● YOUR ASSIGNMENT:
Note each line in the data below that holds "method", and copy it.
[Start of section]
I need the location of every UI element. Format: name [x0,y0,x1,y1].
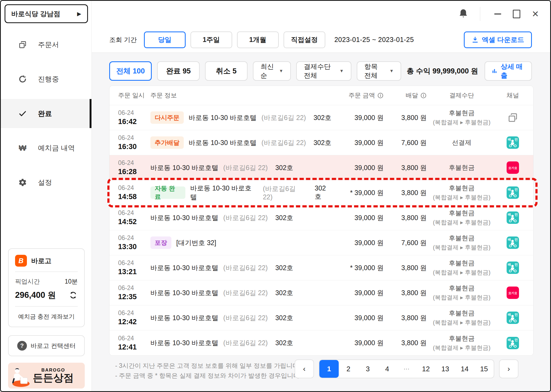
table-row[interactable]: 06-2412:42바로동 10-30 바로호텔(바로길6길 22)302호39… [110,305,533,330]
order-date: 06-24 [118,159,147,167]
pagination-page-1[interactable]: 1 [319,360,339,378]
minimize-icon [494,13,501,15]
payment-method: 후불현금 [427,184,497,192]
sidebar-item-3[interactable]: 완료 [1,99,91,128]
order-place: 바로동 10-30 바로호텔 [150,288,218,297]
order-info-cell: 바로동 10-30 바로호텔(바로길6길 22)302호 [147,288,333,297]
filter-dropdowns: 최신순▼결제수단 전체▼항목 전체▼ [253,61,407,81]
chevron-down-icon: ▼ [390,69,394,73]
sidebar-item-5[interactable]: 설정 [1,168,91,197]
svg-text:민: 민 [515,238,518,241]
order-time: 14:58 [118,193,147,201]
pagination-ellipsis: ··· [397,360,416,378]
refresh-icon[interactable] [69,291,78,300]
delivery-fee-cell: 7,600 원 [384,138,427,147]
app-window: 바로식당 강남점 ▶ 주문서진행중완료₩예치금 내역설정 B 바로고 픽업시간 … [0,0,551,392]
pagination-prev-button[interactable]: ‹ [295,359,314,378]
order-time-cell: 06-2413:30 [110,234,147,251]
order-info-cell: 바로동 10-30 바로호텔(바로길6길 22)302호 [147,213,333,222]
order-time-cell: 06-2412:42 [110,309,147,326]
yogiyo-app-icon: 요기요 [507,161,519,174]
status-tab-3[interactable]: 취소 5 [205,61,248,81]
order-unit: 302호 [313,113,331,122]
filter-dropdown-3[interactable]: 항목 전체▼ [357,61,401,81]
order-amount-cell: 39,000 원 [333,163,384,172]
order-time: 14:52 [118,218,147,226]
notification-bell-icon[interactable] [457,8,469,20]
pagination-page-13[interactable]: 13 [436,360,455,378]
table-row[interactable]: 06-2412:41바로동 10-30 바로호텔(바로길6길 22)302호39… [110,330,533,355]
info-icon[interactable] [420,92,427,99]
order-address: (바로길6길 22) [262,113,306,122]
order-time: 16:28 [118,168,147,176]
sidebar: 바로식당 강남점 ▶ 주문서진행중완료₩예치금 내역설정 B 바로고 픽업시간 … [1,1,92,391]
period-option-4[interactable]: 직접설정 [284,31,325,48]
filter-dropdown-2[interactable]: 결제수단 전체▼ [296,61,351,81]
promo-banner[interactable]: BAROGO 든든상점 [8,363,85,389]
table-row[interactable]: 06-2414:52바로동 10-30 바로호텔(바로길6길 22)302호39… [110,205,533,230]
deposit-account-link[interactable]: 예치금 충전 계좌보기 [15,307,78,327]
table-row[interactable]: 06-2413:30포장[대기번호 32]39,000 원7,600 원후불현금… [110,230,533,255]
excel-download-button[interactable]: 엑셀 다운로드 [464,31,532,48]
order-date: 06-24 [118,184,147,192]
order-amount-cell: 39,000 원 [333,138,384,147]
pagination-page-2[interactable]: 2 [339,360,358,378]
period-option-3[interactable]: 1개월 [237,31,279,48]
titlebar: ✕ [91,1,550,27]
sidebar-item-4[interactable]: ₩예치금 내역 [1,133,91,163]
table-row[interactable]: 06-2413:21바로동 10-30 바로호텔(바로길6길 22)302호* … [110,255,533,280]
minimize-button[interactable] [488,6,507,22]
baemin-app-icon: 배민 [507,186,519,199]
delivery-fee-cell: 3,800 원 [384,188,427,197]
order-address: (바로길6길 22) [262,138,306,147]
period-option-1[interactable]: 당일 [144,31,186,48]
order-amount-cell: * 39,000 원 [333,188,384,197]
table-row[interactable]: 06-2416:28바로동 10-30 바로호텔(바로길6길 22)302호39… [110,155,533,180]
pagination-page-4[interactable]: 4 [377,360,397,378]
svg-text:배: 배 [508,137,511,141]
payment-cell: 후불현금(복합결제 ▸ 후불현금) [427,234,497,252]
contact-center-button[interactable]: ? 바로고 컨택센터 [8,335,85,356]
payment-cell: 후불현금(복합결제 ▸ 후불현금) [427,109,497,126]
payment-method: 후불현금 [427,259,497,267]
baemin-app-icon: 배민 [507,136,519,149]
order-unit: 302호 [275,163,293,172]
maximize-icon [513,10,520,18]
pagination-next-button[interactable]: › [499,359,518,378]
store-selector-button[interactable]: 바로식당 강남점 ▶ [5,4,88,23]
order-address: (바로길6길 22) [263,184,307,201]
close-button[interactable]: ✕ [526,6,545,22]
detail-sales-button[interactable]: 상세 매출 [485,61,532,81]
chevron-down-icon: ▼ [340,69,344,73]
period-option-2[interactable]: 1주일 [190,31,232,48]
status-tab-2[interactable]: 완료 95 [157,61,200,81]
order-time-cell: 06-2413:21 [110,259,147,276]
table-row[interactable]: 06-2414:58자동 완료바로동 10-30 바로호텔(바로길6길 22)3… [110,180,533,205]
pagination-page-14[interactable]: 14 [455,360,474,378]
pagination-page-12[interactable]: 12 [416,360,436,378]
payment-cell: 후불현금(복합결제 ▸ 후불현금) [427,259,497,277]
svg-text:민: 민 [515,313,518,316]
deposit-card: B 바로고 픽업시간 10분 296,400 원 예치금 충전 계좌보기 [8,248,85,327]
order-date: 06-24 [118,109,147,116]
order-unit: 302호 [315,184,333,201]
pagination-page-15[interactable]: 15 [474,360,494,378]
filter-dropdown-1[interactable]: 최신순▼ [253,61,291,81]
copy-icon[interactable] [507,112,518,123]
sidebar-item-1[interactable]: 주문서 [1,30,91,59]
pagination-page-3[interactable]: 3 [358,360,377,378]
table-row[interactable]: 06-2412:35바로동 10-30 바로호텔(바로길6길 22)302호39… [110,280,533,305]
info-icon[interactable] [377,92,384,99]
order-time: 12:41 [118,343,147,351]
table-row[interactable]: 06-2416:42다시주문바로동 10-30 바로호텔(바로길6길 22)30… [110,105,533,130]
baemin-app-icon: 배민 [507,262,519,274]
svg-text:민: 민 [515,263,518,266]
channel-cell: 요기요 [497,287,529,299]
sidebar-item-2[interactable]: 진행중 [1,65,91,94]
order-unit: 302호 [275,213,293,222]
table-row[interactable]: 06-2416:30추가배달바로동 10-30 바로호텔(바로길6길 22)30… [110,130,533,155]
order-status-badge: 자동 완료 [150,186,185,199]
maximize-button[interactable] [507,6,526,22]
status-tab-1[interactable]: 전체 100 [109,61,152,81]
order-place: 바로동 10-30 바로호텔 [190,184,258,202]
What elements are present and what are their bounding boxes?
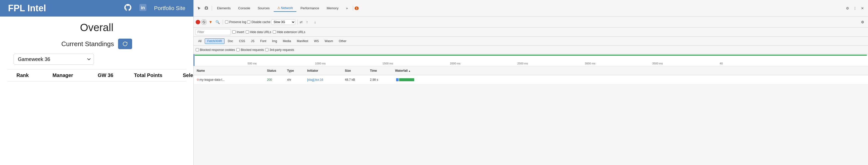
[End of section]
● YOUR RESPONSE:
payment-method: 후불현금 [427,184,497,192]
payment-method: 후불현금 [427,259,497,267]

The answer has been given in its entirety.